- [Your goal]: Reproduce exactly the lines below from the one containing "Resistance-」" through the one containing "europea. E proprio", including both, and nothing else.
*** Raw data ***
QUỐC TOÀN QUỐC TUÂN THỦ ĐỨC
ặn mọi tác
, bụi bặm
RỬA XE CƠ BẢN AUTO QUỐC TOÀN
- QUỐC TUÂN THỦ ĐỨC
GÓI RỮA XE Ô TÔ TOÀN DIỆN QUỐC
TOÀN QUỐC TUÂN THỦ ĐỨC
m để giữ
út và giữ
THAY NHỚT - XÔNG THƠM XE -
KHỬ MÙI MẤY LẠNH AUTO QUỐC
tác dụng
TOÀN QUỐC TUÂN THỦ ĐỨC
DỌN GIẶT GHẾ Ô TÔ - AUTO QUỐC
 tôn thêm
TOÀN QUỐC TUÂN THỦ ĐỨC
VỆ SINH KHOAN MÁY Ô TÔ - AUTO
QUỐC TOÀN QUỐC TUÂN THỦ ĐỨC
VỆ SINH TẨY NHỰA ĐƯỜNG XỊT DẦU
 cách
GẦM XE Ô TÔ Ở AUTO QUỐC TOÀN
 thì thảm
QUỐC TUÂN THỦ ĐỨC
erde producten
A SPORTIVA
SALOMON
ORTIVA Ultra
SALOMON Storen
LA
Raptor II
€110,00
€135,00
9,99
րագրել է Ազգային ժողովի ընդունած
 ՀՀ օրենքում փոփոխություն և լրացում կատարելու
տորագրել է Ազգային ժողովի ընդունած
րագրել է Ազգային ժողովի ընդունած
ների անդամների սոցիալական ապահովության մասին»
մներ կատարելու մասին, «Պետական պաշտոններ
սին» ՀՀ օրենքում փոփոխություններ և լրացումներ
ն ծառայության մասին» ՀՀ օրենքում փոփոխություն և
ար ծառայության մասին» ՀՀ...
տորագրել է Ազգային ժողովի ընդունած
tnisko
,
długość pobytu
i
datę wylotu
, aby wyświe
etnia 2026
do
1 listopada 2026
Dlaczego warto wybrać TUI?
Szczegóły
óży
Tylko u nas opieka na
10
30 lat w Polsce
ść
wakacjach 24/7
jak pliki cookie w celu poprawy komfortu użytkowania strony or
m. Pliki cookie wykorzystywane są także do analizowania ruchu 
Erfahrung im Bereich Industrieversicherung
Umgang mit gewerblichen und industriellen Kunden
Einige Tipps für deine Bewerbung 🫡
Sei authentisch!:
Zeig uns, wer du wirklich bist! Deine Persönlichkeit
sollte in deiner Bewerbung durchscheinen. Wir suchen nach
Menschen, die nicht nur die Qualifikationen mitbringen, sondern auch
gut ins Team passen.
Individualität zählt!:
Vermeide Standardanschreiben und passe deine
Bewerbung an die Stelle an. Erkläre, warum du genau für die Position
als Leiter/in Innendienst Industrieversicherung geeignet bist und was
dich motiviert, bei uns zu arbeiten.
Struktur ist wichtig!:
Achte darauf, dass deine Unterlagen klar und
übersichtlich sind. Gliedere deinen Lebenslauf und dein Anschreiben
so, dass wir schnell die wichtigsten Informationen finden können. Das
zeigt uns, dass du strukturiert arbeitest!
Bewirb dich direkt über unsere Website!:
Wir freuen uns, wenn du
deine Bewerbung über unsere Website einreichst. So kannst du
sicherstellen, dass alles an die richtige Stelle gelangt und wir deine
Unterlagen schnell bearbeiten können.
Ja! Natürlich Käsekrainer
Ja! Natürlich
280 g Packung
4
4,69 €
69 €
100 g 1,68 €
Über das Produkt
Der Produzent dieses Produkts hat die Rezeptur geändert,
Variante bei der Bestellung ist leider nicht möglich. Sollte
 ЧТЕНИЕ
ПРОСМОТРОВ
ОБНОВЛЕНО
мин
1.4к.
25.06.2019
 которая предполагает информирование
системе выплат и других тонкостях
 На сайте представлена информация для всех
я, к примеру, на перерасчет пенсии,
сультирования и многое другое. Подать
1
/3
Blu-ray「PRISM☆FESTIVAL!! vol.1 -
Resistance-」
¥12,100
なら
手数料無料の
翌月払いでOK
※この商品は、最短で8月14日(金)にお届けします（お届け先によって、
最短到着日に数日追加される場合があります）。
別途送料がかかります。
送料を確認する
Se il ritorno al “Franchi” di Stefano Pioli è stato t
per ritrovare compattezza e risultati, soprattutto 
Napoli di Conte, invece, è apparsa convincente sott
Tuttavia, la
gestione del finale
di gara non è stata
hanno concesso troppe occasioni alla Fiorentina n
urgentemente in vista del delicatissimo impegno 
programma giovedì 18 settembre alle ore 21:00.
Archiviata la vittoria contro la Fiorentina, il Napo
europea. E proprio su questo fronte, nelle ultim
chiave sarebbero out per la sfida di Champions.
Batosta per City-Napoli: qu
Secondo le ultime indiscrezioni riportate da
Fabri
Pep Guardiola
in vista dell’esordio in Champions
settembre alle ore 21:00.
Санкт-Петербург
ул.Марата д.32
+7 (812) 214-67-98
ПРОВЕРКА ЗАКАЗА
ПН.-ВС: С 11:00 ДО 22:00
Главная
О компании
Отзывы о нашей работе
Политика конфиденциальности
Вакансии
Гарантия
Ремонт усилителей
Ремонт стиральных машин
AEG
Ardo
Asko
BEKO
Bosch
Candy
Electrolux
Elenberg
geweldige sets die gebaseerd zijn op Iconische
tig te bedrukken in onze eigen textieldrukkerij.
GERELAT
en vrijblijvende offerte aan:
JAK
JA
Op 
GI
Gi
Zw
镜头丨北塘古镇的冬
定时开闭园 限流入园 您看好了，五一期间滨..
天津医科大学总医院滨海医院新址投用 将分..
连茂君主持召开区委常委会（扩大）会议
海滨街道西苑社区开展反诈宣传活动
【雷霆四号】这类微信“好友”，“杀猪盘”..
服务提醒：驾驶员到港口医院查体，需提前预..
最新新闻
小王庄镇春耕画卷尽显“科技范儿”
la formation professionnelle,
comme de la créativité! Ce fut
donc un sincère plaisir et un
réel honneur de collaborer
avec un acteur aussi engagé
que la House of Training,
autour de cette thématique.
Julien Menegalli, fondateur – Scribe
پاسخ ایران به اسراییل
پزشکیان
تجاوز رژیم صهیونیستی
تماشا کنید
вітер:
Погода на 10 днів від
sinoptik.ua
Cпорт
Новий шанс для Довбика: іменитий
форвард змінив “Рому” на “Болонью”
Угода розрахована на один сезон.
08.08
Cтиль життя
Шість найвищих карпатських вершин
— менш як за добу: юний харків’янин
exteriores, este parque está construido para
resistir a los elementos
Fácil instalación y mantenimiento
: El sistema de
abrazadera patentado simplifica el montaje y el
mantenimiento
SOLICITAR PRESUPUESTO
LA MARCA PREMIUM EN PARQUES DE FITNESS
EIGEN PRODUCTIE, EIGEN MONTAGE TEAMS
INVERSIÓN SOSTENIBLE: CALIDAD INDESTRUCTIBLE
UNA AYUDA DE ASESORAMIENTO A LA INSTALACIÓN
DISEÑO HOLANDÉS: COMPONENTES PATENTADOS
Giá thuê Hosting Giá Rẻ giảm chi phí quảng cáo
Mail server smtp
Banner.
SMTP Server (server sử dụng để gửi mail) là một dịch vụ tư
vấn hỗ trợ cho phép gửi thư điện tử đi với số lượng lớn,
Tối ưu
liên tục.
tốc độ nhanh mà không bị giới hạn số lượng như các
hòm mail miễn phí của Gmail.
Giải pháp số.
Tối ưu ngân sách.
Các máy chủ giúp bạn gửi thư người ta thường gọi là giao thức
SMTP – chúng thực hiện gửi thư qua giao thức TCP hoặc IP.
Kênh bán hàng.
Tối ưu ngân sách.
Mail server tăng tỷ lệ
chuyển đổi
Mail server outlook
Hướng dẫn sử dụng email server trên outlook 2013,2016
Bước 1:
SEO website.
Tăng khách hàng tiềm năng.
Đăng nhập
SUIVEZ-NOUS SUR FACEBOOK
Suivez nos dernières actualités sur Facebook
*** End of Raw data ***
- [Result of this task]:
Resistance-」
¥12,100
なら
手数料無料の
翌月払いでOK
※この商品は、最短で8月14日(金)にお届けします（お届け先によって、
最短到着日に数日追加される場合があります）。
別途送料がかかります。
送料を確認する
Se il ritorno al “Franchi” di Stefano Pioli è stato t
per ritrovare compattezza e risultati, soprattutto 
Napoli di Conte, invece, è apparsa convincente sott
Tuttavia, la
gestione del finale
di gara non è stata
hanno concesso troppe occasioni alla Fiorentina n
urgentemente in vista del delicatissimo impegno 
programma giovedì 18 settembre alle ore 21:00.
Archiviata la vittoria contro la Fiorentina, il Napo
europea. E proprio su questo fronte, nelle ultim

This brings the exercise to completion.